“You’ll be OK,” my friend Eliza said when I got my period on the evening of December 15. We were leaving for New York City that night, and I was nervous about how my cramps and mood swings would put a damper on the next day’s activities, which included a big trip to the Museum of Natural History that I’d planned with my partner, Tony, and his seven-year-old daughter, Willa.
“Probably not,” I responded as I packed the Advil and THC salve into my bag in Hudson. I knew how I could seem absolutely fine one moment, only to have an out-of-control premenstrual dysphoric disorder meltdown come on. But I was hopeful, since the PMDD episodes usually came pre-bleeding, and, though I’d experienced some major irritability, I hadn’t had what I’d call “an outburst.” Maybe I’d gotten out of December scot-free. Could I be so lucky?

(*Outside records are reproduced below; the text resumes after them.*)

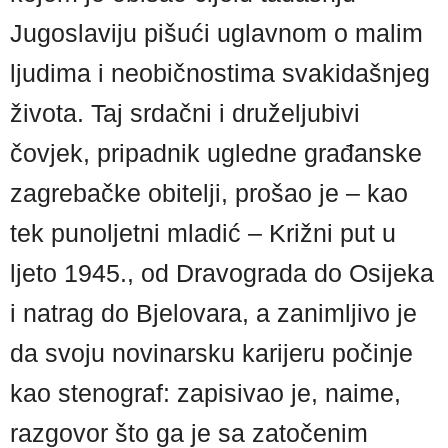
Jugoslaviju pišući uglavnom o malim
ljudima i neobičnostima svakidašnjeg
života. Taj srdačni i druželjubivi
čovjek, pripadnik ugledne građanske
zagrebačke obitelji, prošao je – kao
tek punoljetni mladić – Križni put u
ljeto 1945., od Dravograda do Osijeka
i natrag do Bjelovara, a zanimljivo je
da svoju novinarsku karijeru počinje
kao stenograf: zapisivao je, naime,
razgovor što ga je sa zatočenim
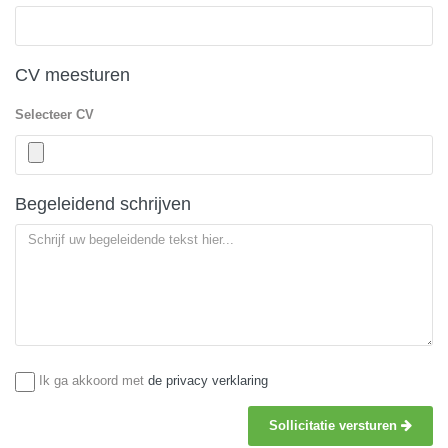
CV meesturen
Selecteer CV
Begeleidend schrijven
Ik ga akkoord met
de privacy verklaring
Sollicitatie versturen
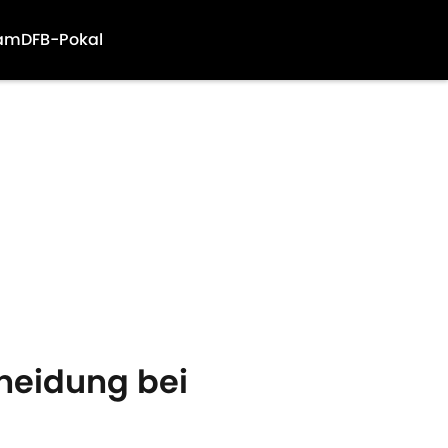
am
DFB-Pokal
heidung bei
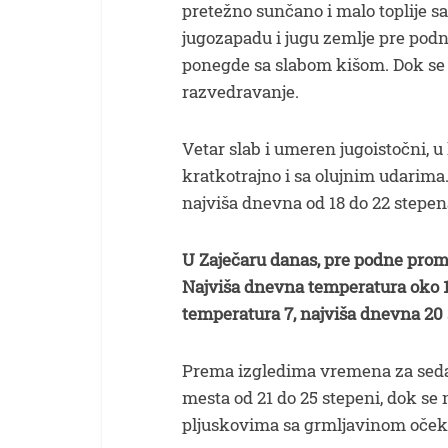
pretežno sunčano i malo toplije s
jugozapadu i jugu zemlje pre pod
ponegde sa slabom kišom. Dok se 
razvedravanje.
Vetar slab i umeren jugoistočni, 
kratkotrajno i sa olujnim udarima.
najviša dnevna od 18 do 22 stepen
U Zaječaru danas, pre podne pro
Najviša dnevna temperatura oko 
temperatura 7, najviša dnevna 20 
Prema izgledima vremena za sedam
mesta od 21 do 25 stepeni, dok se
pljuskovima sa grmljavinom oček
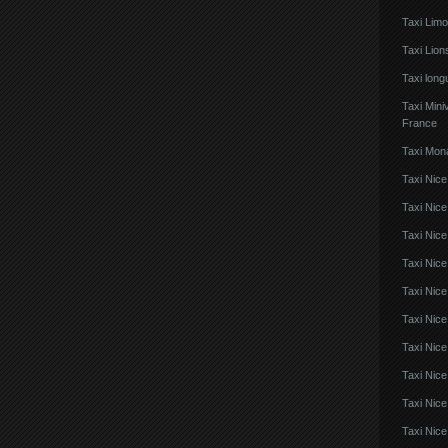
Taxi Lim
Taxi Lio
Taxi lon
Taxi Mini
France
Taxi Mon
Taxi Nice
Taxi Nice
Taxi Nic
Taxi Nice
Taxi Nice
Taxi Nic
Taxi Nice
Taxi Nic
Taxi Nice
Taxi Nice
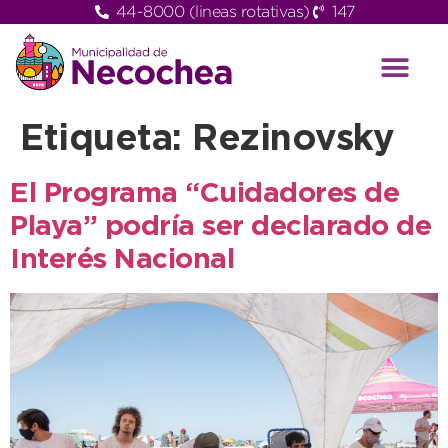
44-8000 (lineas rotativas)
147
Etiqueta:
Rezinovsky
El Programa “Cuidadores de
Playa” podría ser declarado de
Interés Nacional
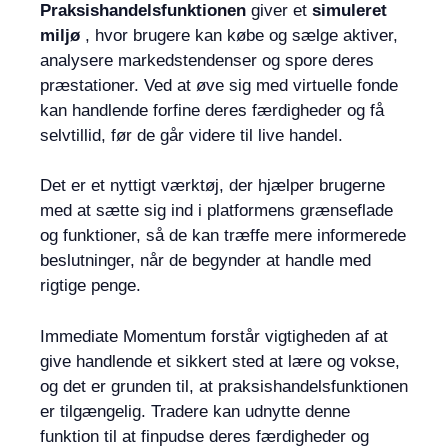
Praksishandelsfunktionen
giver et
simuleret
miljø
, hvor brugere kan købe og sælge aktiver,
analysere markedstendenser og spore deres
præstationer. Ved at øve sig med virtuelle fonde
kan handlende forfine deres færdigheder og få
selvtillid, før de går videre til live handel.
Det er et nyttigt værktøj, der hjælper brugerne
med at sætte sig ind i platformens grænseflade
og funktioner, så de kan træffe mere informerede
beslutninger, når de begynder at handle med
rigtige penge.
Immediate Momentum forstår vigtigheden af ​​at
give handlende et sikkert sted at lære og vokse,
og det er grunden til, at praksishandelsfunktionen
er tilgængelig. Tradere kan udnytte denne
funktion til at finpudse deres færdigheder og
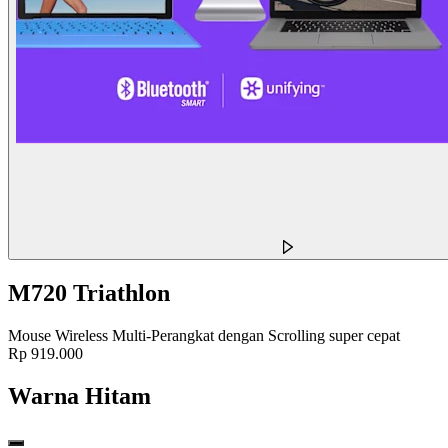
M720 Triathlon
Mouse Wireless Multi-Perangkat dengan Scrolling super cepat
Rp 919.000
Warna
Hitam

The next morning, I’d woken up so excited. The four of us — Tony, Willa, Eliza, and me — ate breakfast at the Waverly Diner, which was lovely, and I was relieved at how normal I was feeling. Then, outside the diner, walking to the subway, Tony told me his way to get to the Museum of Natural History was faster than what I’d suggested. I felt the physical PMDD symptoms kick in hard and fast.
Tony describes it as a black cloak dropping over my entire body; he calls it the female Incredible Hulk. In a millisecond, my body is prickling with paranoia, pulsing with rage, heavy with sadness and anger. We walked underground and Eliza asked if I was OK as Tony walked away from me momentarily. I began crying telling her how angry I was. She looked concerned, her eyes so loving. And a little fearful, the same way Tony looks at me during PMDD, the same way I look at myself, a way that breaks my heart.
The Museum of Natural History is not the ideal venue for a PMDD episode — I already felt simultaneously disconnected from reality, while reality felt high definition, which was only exacerbated by the fossil of the Tyrannosaurus rex. I couldn’t trust myself or my emotions.
I noticed my crumpled-up ticket in the coat of my pocket. My hand was in a sweaty balled fist. It was shredded and wet. Was that a panic or anxiety attack? A rage attack? Tony tells me he knows exactly when I am in PMDD because I use the words always and never, tell him he’s an “asshole,” and text the phrase “WTF” with a bunch of exclamation points and question marks. This has happened without fail every month. We now have a deal that I am not allowed to text him swear words during PMDD week, even in acronym form. But FTS! (Fuck that shit.) Just kidding.
First up at the museum was the butterfly conservatory. I watched the metallic butterflies and could barely stand their beauty. Then we attended a 4-D movie titled Dark Universe, narrated by Neil deGrasse Tyson (who Tony says should narrate the PMDD-episode descriptions of my book). The description of the film: “Dark Universe examines the invisible dark matter underlying galaxies that, together with dark energy, accounts for that other 95 percent of the universe’s total energy and mass.”
The movie began, and there were sparkles of pink and blue falling over us. I could not retain one fact. Tony leaned over and began sternly speaking to me, because any time he reached out, I ignored him. He started saying that he knew this was PMDD energy coming at him. That it was familiar. That he wanted to have a good day with his daughter. Was I able to have a good day? Because if not, I should go my way for the day and he should go his.